It’s 18H30 when the doorbell sounds. Violet gets up to open it. “Jasmine?”
“How are you?”
“What are you doing here, at this time?”
“In the morning at the library I told you that I want you to be present when I pay your twin sister’s debt,” says Jasmine.
“I remember that. What, you want us to go now?” Violet checks her wrist watch. She’s wearing a dark purple silk gown, gold shiny earrings hanging from her lobes, an inch away from touching her bare shoulders.
“We can go any time you prefer. It’s your money after all,” Jasmine says.
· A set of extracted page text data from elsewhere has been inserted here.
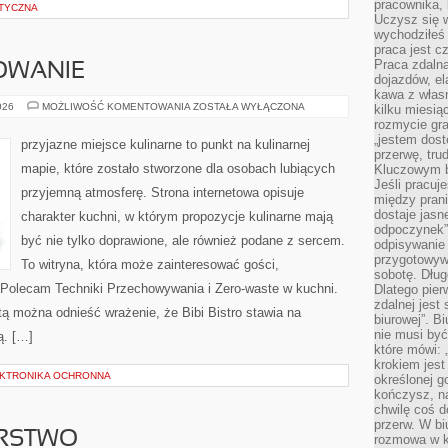
pracownika,
ETYCZNA
Uczysz się w
wychodziłeś 
praca jest c
Praca zdalna
OWANIE
dojazdów, el
kawa z włas
SEZONOWE
026
MOŻLIWOŚĆ KOMENTOWANIA
ZOSTAŁA WYŁĄCZONA
kilku miesią
GOTOWANIE
rozmycie gr
„jestem dost
przyjazne miejsce kulinarne to punkt na kulinarnej
przerwę, tru
mapie, które zostało stworzone dla osobach lubiących
Kluczowym b
Jeśli pracuj
przyjemną atmosferę. Strona internetowa opisuje
między pran
dostaje jasne
charakter kuchni, w którym propozycje kulinarne mają
odpoczynek”
być nie tylko doprawione, ale również podane z sercem.
odpisywanie 
przygotowyw
To witryna, która może zainteresować gości,
sobotę. Dług
 Polecam Techniki Przechowywania i Zero-waste w kuchni.
Dlatego pie
zdalnej jest
tą można odnieść wrażenie, że Bibi Bistro stawia na
biurowej”. B
nie musi być
ą. […]
które mówi: 
krokiem jest
LEKTRONIKA OCHRONNA
określonej g
kończysz, na
chwilę coś d
przerw. W bi
ARSTWO
rozmowa w k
She welcomes herself inside the house and throws herself on the couch.
Violet wears a questioning face but says nothing. “I think now’s not a good time to go, Jas. Would you like something to drink?”
“No, thank you. I’m fine. Where’s your mother? And the little girl?”
“Upstairs in the bathroom. Mom’s bathing Daisy.”
“Oh, I see. Have you guys set the date of the funeral yet?”
“No, we haven’t, Jas. What brings you here?”
“Jas,” Jasmine repeats the name with a smirk. “I find it a bit strange. Rose was the only one who called me Jas.”
Violet stares at her.
“And between you sisters Rose was the only one who had an interest in literature. She’d occasionally ask me about my books, and she’d occasionally visit the Daffodil library,” Jasmine says. “And you were sitting exactly where Rose always sits, wearing the exact glasses she always wore.”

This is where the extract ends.